BEGIN Given material

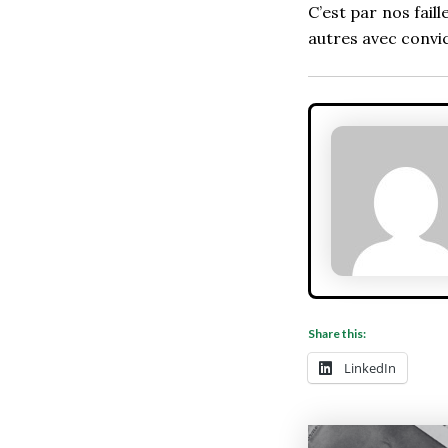
C’est par nos fail
autres avec convic
Share this:
LinkedIn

END Given material

* [What to do]:
What the answer must hold: all the data above, given again exactly, without pictures.

* [Answer box]:
C’est par nos fail
autres avec convic
Share this:
LinkedIn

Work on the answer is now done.